Check each line of the records below for the word "Industrie" and copy those where it appears.
#### MATERIAL SUPPLIED ####
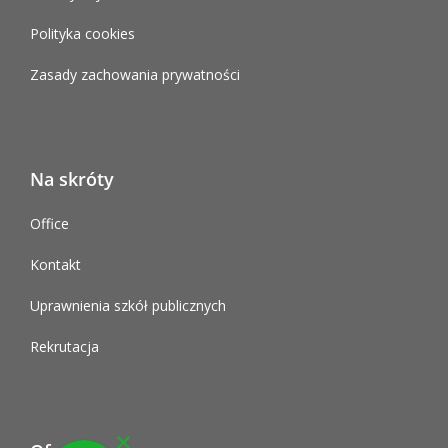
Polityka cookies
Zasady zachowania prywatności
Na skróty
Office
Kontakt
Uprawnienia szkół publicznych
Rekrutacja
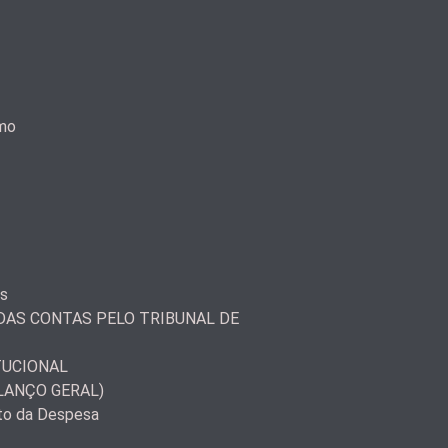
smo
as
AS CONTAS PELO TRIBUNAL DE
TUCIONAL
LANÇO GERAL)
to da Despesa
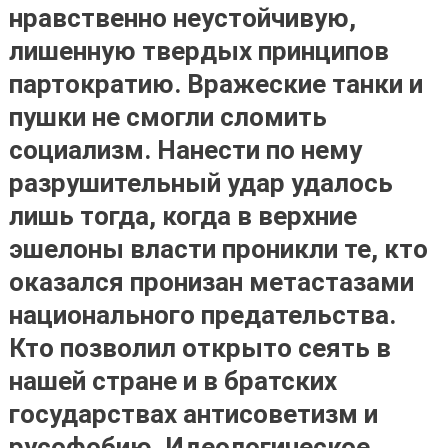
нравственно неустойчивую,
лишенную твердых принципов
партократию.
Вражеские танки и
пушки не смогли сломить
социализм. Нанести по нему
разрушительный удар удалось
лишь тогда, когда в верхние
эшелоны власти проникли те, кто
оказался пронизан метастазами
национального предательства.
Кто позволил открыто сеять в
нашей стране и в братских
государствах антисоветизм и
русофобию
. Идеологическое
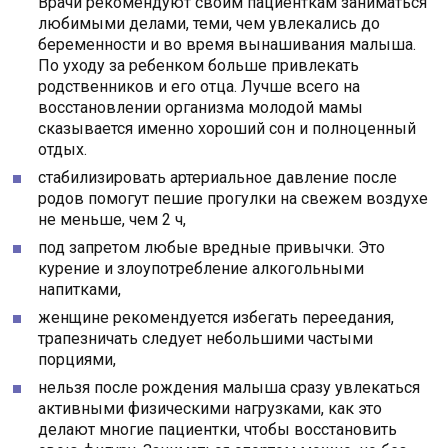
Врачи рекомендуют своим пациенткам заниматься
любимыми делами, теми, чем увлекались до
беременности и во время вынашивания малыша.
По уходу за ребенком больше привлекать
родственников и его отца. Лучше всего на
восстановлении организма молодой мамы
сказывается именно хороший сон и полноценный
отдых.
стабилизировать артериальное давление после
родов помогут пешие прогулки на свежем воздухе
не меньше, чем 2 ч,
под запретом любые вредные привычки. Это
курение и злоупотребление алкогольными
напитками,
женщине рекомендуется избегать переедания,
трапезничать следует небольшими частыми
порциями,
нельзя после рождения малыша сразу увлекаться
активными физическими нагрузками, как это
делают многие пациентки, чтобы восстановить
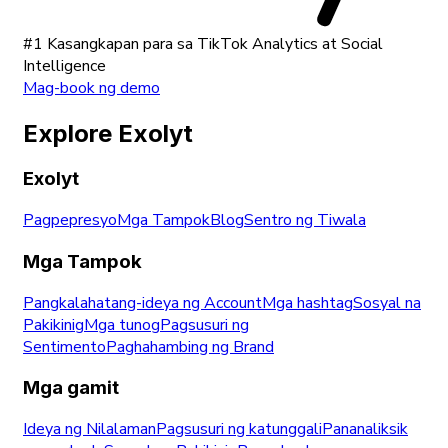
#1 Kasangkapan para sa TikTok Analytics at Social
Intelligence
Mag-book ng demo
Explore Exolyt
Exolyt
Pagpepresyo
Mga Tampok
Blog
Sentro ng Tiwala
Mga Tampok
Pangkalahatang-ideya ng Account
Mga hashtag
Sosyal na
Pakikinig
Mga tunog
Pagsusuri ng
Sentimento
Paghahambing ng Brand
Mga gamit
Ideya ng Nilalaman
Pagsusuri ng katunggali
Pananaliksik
####
#### MATERIAL SUPPLIED ####
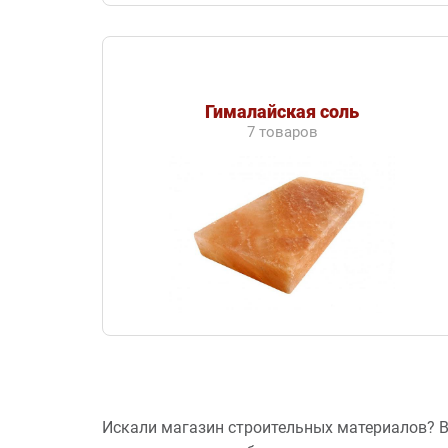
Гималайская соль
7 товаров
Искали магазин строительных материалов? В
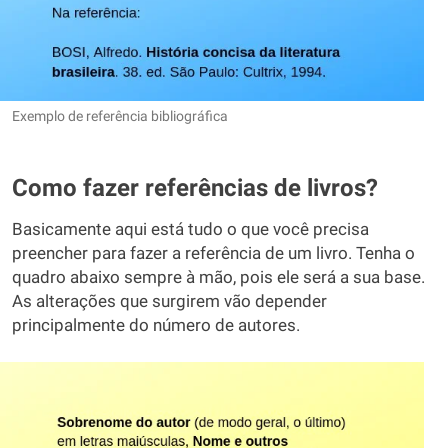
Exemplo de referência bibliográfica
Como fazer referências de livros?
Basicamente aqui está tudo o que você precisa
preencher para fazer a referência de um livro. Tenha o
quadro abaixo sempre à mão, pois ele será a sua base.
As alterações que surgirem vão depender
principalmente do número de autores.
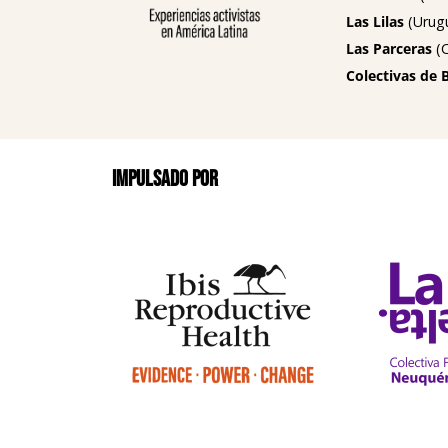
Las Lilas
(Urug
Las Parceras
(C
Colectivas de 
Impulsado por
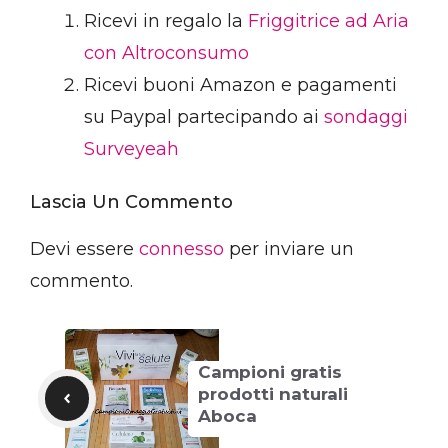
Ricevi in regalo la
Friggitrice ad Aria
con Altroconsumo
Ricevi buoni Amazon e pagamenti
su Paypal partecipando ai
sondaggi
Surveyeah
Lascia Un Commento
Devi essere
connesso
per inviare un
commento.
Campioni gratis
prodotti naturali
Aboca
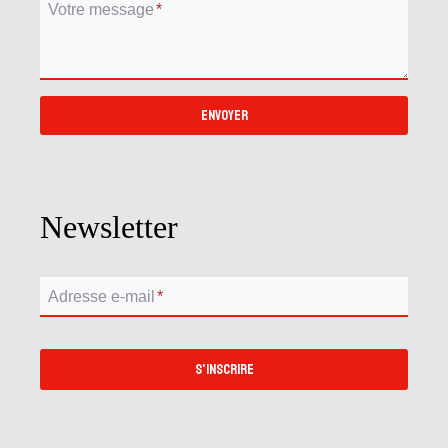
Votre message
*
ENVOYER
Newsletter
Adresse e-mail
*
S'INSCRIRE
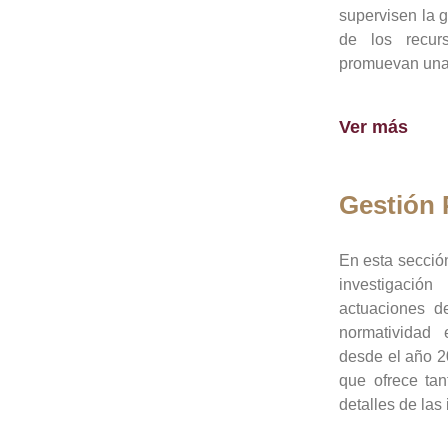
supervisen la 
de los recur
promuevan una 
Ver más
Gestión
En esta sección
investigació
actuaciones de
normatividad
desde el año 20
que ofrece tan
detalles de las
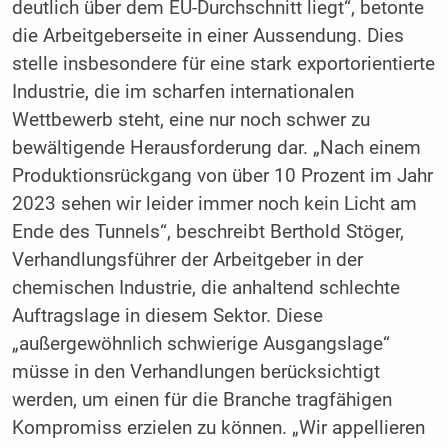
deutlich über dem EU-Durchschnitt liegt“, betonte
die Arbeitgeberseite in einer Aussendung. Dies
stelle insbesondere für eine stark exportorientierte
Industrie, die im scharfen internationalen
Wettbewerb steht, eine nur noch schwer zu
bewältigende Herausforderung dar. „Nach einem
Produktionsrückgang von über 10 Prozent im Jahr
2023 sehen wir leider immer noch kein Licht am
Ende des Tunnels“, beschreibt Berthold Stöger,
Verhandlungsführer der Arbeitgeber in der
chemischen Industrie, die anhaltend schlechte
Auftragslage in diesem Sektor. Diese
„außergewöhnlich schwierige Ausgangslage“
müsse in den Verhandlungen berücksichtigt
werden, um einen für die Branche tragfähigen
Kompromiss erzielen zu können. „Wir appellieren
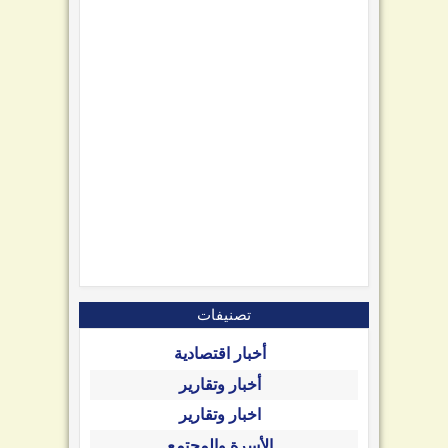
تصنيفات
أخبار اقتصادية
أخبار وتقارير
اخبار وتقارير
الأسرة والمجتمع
####
RESULT >>
Industrie, die im scharfen internationalen
chemischen Industrie, die anhaltend schlechte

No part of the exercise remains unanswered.